Your task is to return all of the records exactly, minus any images.
━━━━━━
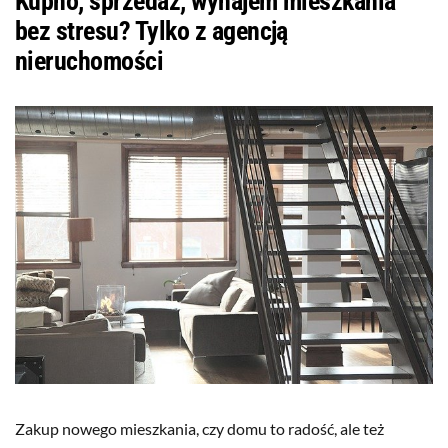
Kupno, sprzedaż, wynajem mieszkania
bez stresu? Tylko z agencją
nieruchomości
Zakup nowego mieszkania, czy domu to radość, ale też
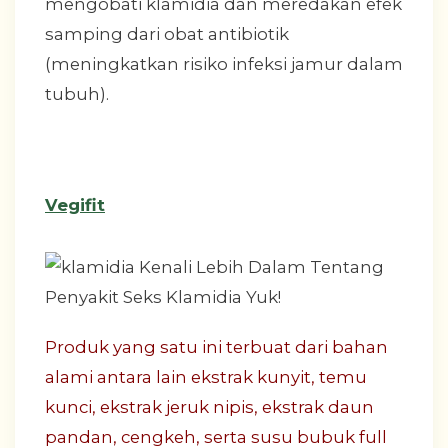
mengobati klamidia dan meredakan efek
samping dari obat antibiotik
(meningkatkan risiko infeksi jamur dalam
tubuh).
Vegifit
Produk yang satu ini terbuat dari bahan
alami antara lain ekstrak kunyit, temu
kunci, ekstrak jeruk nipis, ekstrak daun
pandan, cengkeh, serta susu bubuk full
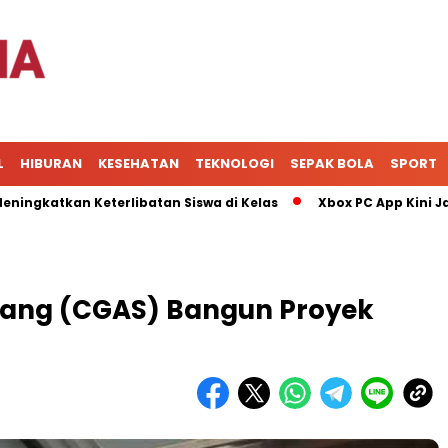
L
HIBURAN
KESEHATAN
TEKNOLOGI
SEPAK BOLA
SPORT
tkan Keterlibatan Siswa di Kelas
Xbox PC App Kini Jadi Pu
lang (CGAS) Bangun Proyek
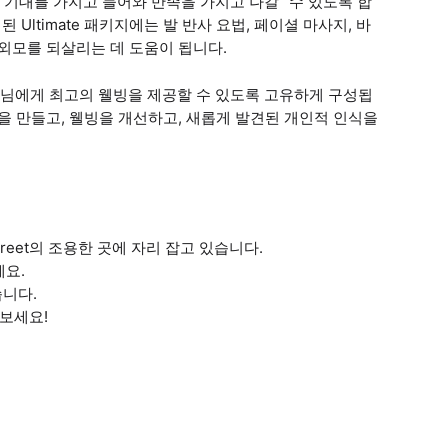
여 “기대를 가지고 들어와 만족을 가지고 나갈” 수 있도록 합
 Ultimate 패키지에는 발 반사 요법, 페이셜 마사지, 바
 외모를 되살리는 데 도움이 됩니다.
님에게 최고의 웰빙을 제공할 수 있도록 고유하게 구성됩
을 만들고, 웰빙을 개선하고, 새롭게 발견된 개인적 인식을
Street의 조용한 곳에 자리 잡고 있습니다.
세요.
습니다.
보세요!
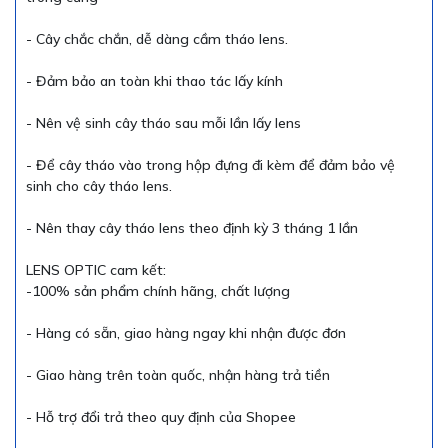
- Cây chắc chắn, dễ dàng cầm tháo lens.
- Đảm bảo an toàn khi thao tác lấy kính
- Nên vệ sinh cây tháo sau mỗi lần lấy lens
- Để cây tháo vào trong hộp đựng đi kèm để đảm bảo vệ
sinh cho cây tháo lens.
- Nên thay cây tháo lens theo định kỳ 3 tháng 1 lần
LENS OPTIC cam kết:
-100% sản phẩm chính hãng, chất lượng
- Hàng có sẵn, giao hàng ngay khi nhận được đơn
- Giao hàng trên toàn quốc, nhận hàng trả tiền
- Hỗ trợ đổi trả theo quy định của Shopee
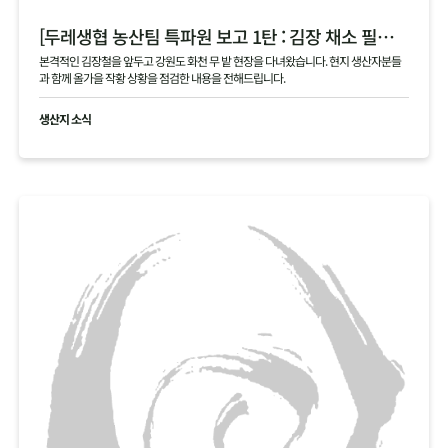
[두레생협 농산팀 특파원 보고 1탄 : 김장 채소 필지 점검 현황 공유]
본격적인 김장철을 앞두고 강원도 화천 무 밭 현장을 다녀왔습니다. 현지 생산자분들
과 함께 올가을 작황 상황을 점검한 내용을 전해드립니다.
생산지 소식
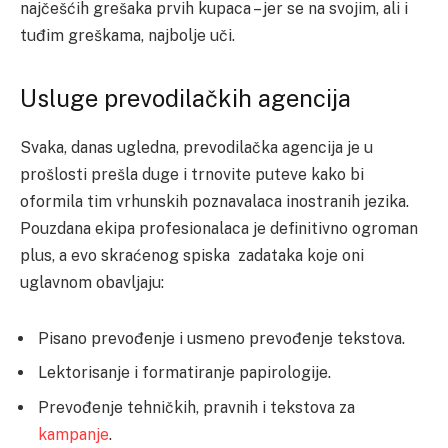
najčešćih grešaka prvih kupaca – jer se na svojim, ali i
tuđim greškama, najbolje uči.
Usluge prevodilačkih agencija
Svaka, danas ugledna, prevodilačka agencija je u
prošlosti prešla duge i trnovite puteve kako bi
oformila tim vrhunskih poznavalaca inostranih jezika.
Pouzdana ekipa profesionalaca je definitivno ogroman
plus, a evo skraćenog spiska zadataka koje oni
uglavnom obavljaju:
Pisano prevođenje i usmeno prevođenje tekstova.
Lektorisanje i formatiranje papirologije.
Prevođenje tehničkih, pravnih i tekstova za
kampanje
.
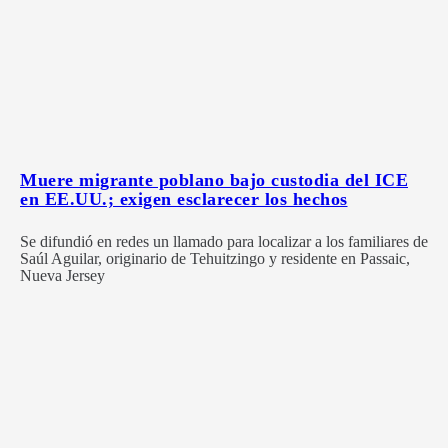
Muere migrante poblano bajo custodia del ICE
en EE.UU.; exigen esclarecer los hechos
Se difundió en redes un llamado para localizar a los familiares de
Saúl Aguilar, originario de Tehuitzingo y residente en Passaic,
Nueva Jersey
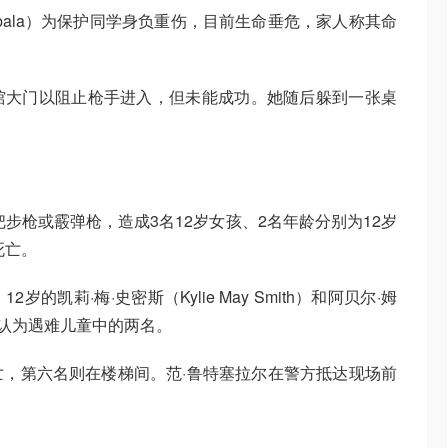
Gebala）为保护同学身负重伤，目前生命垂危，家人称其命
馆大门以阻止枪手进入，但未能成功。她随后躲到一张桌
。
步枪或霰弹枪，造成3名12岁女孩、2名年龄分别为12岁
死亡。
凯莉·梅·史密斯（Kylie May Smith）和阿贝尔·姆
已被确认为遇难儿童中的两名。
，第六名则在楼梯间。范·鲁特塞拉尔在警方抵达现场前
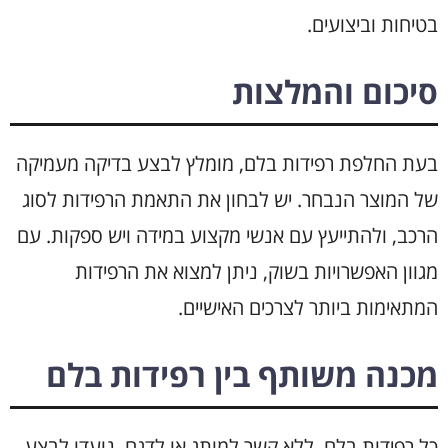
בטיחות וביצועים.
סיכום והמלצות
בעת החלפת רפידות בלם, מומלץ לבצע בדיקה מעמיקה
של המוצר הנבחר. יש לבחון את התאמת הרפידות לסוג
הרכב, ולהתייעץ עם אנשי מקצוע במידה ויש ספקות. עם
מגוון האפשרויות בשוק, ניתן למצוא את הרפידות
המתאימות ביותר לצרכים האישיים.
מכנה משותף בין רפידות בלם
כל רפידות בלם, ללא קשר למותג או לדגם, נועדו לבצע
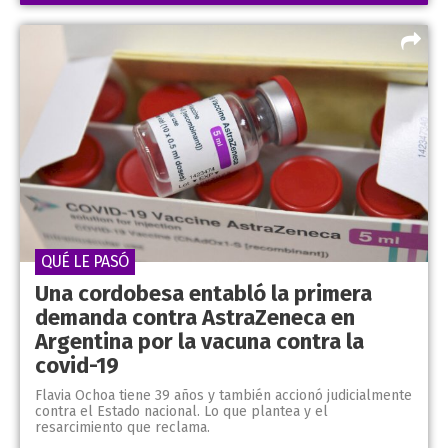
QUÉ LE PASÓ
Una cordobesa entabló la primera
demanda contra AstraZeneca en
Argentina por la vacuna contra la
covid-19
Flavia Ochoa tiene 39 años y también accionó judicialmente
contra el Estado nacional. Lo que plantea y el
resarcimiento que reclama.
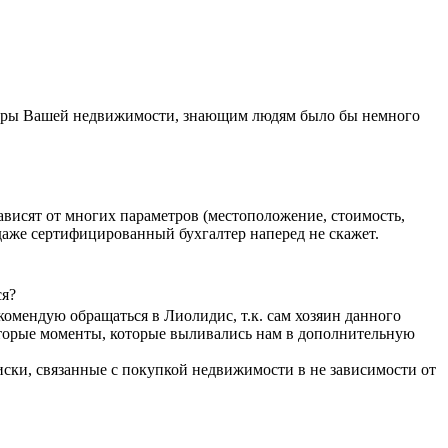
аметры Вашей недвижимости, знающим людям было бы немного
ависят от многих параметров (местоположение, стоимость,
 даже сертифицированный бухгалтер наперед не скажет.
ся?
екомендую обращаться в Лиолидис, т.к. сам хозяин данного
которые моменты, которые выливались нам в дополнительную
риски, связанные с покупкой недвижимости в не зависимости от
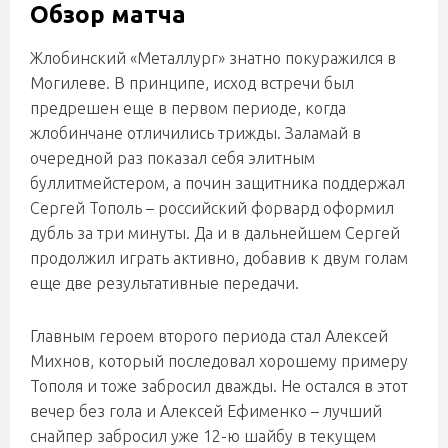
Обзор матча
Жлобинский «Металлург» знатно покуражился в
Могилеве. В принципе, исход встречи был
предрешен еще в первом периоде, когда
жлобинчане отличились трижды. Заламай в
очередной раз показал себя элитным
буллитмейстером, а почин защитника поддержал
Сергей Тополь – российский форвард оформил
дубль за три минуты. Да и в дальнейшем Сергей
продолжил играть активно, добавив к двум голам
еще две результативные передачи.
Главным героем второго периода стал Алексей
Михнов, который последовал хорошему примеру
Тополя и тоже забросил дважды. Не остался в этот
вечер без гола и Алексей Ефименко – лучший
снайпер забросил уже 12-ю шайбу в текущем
━━━━━━
**Your response:**
Kupno, sprzedaż, wynajem mieszkania
bez stresu? Tylko z agencją
nieruchomości
Zakup nowego mieszkania, czy domu to radość, ale też
mengobati klamidia dan meredakan efek
samping dari obat antibiotik
(meningkatkan risiko infeksi jamur dalam
tubuh).
Vegifit
Produk yang satu ini terbuat dari bahan
alami antara lain ekstrak kunyit, temu
kunci, ekstrak jeruk nipis, ekstrak daun
pandan, cengkeh, serta susu bubuk full
L
HIBURAN
KESEHATAN
TEKNOLOGI
SEPAK BOLA
SPORT
tkan Keterlibatan Siswa di Kelas
Xbox PC App Kini Jadi Pu
lang (CGAS) Bangun Proyek
여 “기대를 가지고 들어와 만족을 가지고 나갈” 수 있도록 합
 Ultimate 패키지에는 발 반사 요법, 페이셜 마사지, 바
 외모를 되살리는 데 도움이 됩니다.
님에게 최고의 웰빙을 제공할 수 있도록 고유하게 구성됩
을 만들고, 웰빙을 개선하고, 새롭게 발견된 개인적 인식을
Street의 조용한 곳에 자리 잡고 있습니다.
세요.
습니다.
보세요!
- Cây chắc chắn, dễ dàng cầm tháo lens.
- Đảm bảo an toàn khi thao tác lấy kính
- Nên vệ sinh cây tháo sau mỗi lần lấy lens
- Để cây tháo vào trong hộp đựng đi kèm để đảm bảo vệ
sinh cho cây tháo lens.
- Nên thay cây tháo lens theo định kỳ 3 tháng 1 lần
LENS OPTIC cam kết:
-100% sản phẩm chính hãng, chất lượng
- Hàng có sẵn, giao hàng ngay khi nhận được đơn
- Giao hàng trên toàn quốc, nhận hàng trả tiền
- Hỗ trợ đổi trả theo quy định của Shopee
[두레생협 농산팀 특파원 보고 1탄 : 김장 채소 필지 점검 현황 공유]
본격적인 김장철을 앞두고 강원도 화천 무 밭 현장을 다녀왔습니다. 현지 생산자분들
과 함께 올가을 작황 상황을 점검한 내용을 전해드립니다.
생산지 소식
najčešćih grešaka prvih kupaca – jer se na svojim, ali i
tuđim greškama, najbolje uči.
Usluge prevodilačkih agencija
Svaka, danas ugledna, prevodilačka agencija je u
prošlosti prešla duge i trnovite puteve kako bi
oformila tim vrhunskih poznavalaca inostranih jezika.
Pouzdana ekipa profesionalaca je definitivno ogroman
plus, a evo skraćenog spiska zadataka koje oni
uglavnom obavljaju:
Pisano prevođenje i usmeno prevođenje tekstova.
Lektorisanje i formatiranje papirologije.
Prevođenje tehničkih, pravnih i tekstova za
kampanje
.
Muere migrante poblano bajo custodia del ICE
en EE.UU.; exigen esclarecer los hechos
Se difundió en redes un llamado para localizar a los familiares de
Saúl Aguilar, originario de Tehuitzingo y residente en Passaic,
Nueva Jersey
Gebala）为保护同学身负重伤，目前生命垂危，家人称其命
馆大门以阻止枪手进入，但未能成功。她随后躲到一张桌
。
步枪或霰弹枪，造成3名12岁女孩、2名年龄分别为12岁
死亡。
凯莉·梅·史密斯（Kylie May Smith）和阿贝尔·姆
已被确认为遇难儿童中的两名。
，第六名则在楼梯间。范·鲁特塞拉尔在警方抵达现场前
בטיחות וביצועים.
סיכום והמלצות
בעת החלפת רפידות בלם, מומלץ לבצע בדיקה מעמיקה
של המוצר הנבחר. יש לבחון את התאמת הרפידות לסוג
הרכב, ולהתייעץ עם אנשי מקצוע במידה ויש ספקות. עם
מגוון האפשרויות בשוק, ניתן למצוא את הרפידות
המתאימות ביותר לצרכים האישיים.
מכנה משותף בין רפידות בלם
כל רפידות בלם, ללא קשר למותג או לדגם, נועדו לבצע
QUÉ LE PASÓ
Una cordobesa entabló la primera
demanda contra AstraZeneca en
Argentina por la vacuna contra la
covid-19
Flavia Ochoa tiene 39 años y también accionó judicialmente
contra el Estado nacional. Lo que plantea y el
resarcimiento que reclama.
аметры Вашей недвижимости, знающим людям было бы немного
ависят от многих параметров (местоположение, стоимость,
 даже сертифицированный бухгалтер наперед не скажет.
ся?
екомендую обращаться в Лиолидис, т.к. сам хозяин данного
которые моменты, которые выливались нам в дополнительную
риски, связанные с покупкой недвижимости в не зависимости от
Обзор матча
Жлобинский «Металлург» знатно покуражился в
Могилеве. В принципе, исход встречи был
предрешен еще в первом периоде, когда
жлобинчане отличились трижды. Заламай в
очередной раз показал себя элитным
буллитмейстером, а почин защитника поддержал
Сергей Тополь – российский форвард оформил
дубль за три минуты. Да и в дальнейшем Сергей
продолжил играть активно, добавив к двум голам
еще две результативные передачи.
Главным героем второго периода стал Алексей
Михнов, который последовал хорошему примеру
Тополя и тоже забросил дважды. Не остался в этот
вечер без гола и Алексей Ефименко – лучший
снайпер забросил уже 12-ю шайбу в текущем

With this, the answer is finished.